The 22 satellites so far contracted to join the four already in orbit are having their payloads manufactured at Surrey Satellite Technology Ltd in the UK, which are then integrated to their satellite platforms at OHB in Germany. Finally, each complete satellite is tested at ESTEC in the Netherlands for launch from Europe’s Spaceport in French Guiana.
This main manufacturing process is fed by smaller but no less crucial production lines all across Europe, run by specialised companies supplying essential building blocks to Galileo’s prime contractors.
A norwegian conpany, Kongsberg Norspace, located to the south of Oslo, is the supplier of two key elements within the satellites: the Frequency Generator and Upconverter Units (FGUUs) and Search and Rescue Transponders (SARTs).
The redundant shoebox-sized FGUU takes the outputs of the satellite’s adjacent Navigation Signal Generator Unit and converts them into L-band signals across Galileo’s three spectral bands. It is these signals that end up guiding Galileo users through their receivers.
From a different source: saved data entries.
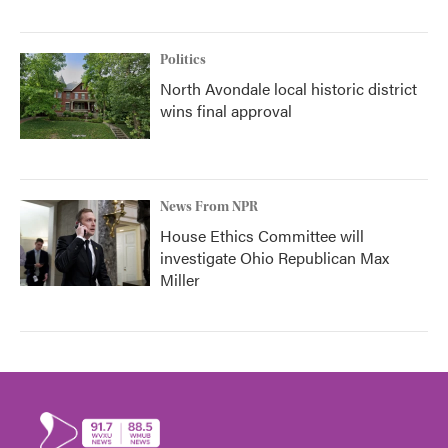
Politics
North Avondale local historic district
wins final approval
News From NPR
House Ethics Committee will
investigate Ohio Republican Max
Miller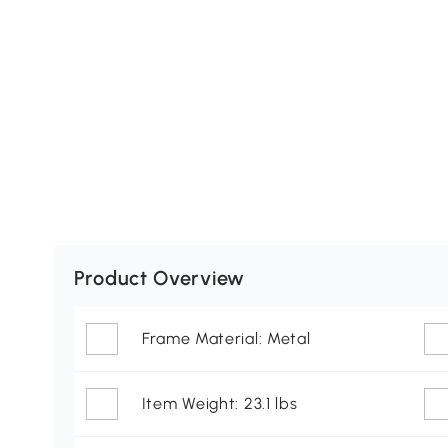
Product Overview
Frame Material: Metal
Item Weight: 23.1 lbs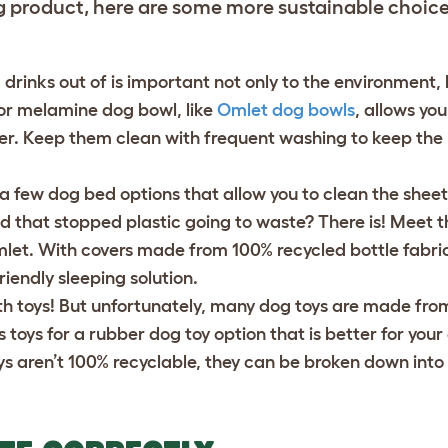
g product, here are some more sustainable choic
rinks out of is important not only to the environment, b
 or melamine dog bowl, like
Omlet dog bowls
, allows yo
er. Keep them clean with frequent washing to keep the
a few dog bed options that allow you to clean the shee
d that stopped plastic going to waste? There is! Meet 
et. With covers made from 100% recycled bottle fabri
riendly sleeping solution.
th toys! But unfortunately, many dog toys are made from 
s toys for a
rubber dog toy
option that is better for you
s aren’t 100% recyclable, they can be broken down into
The FGUU relies on Galileo’s atomic clocks to keep accurately locked on its set frequency. It also actively determines which of the clocks and other redundant subsystems it should employ at any one time for optimal operations.
Kongsberg Norspace also contributes to the non-redundant SART, which picks up emergency distress calls from the ground or sea and relays them to the nearest rescue centre, while also sending a return-link message that help is on the way. Galileo’s search and rescue capability marks a significant enlargement of the international Cospas-Sarsat system.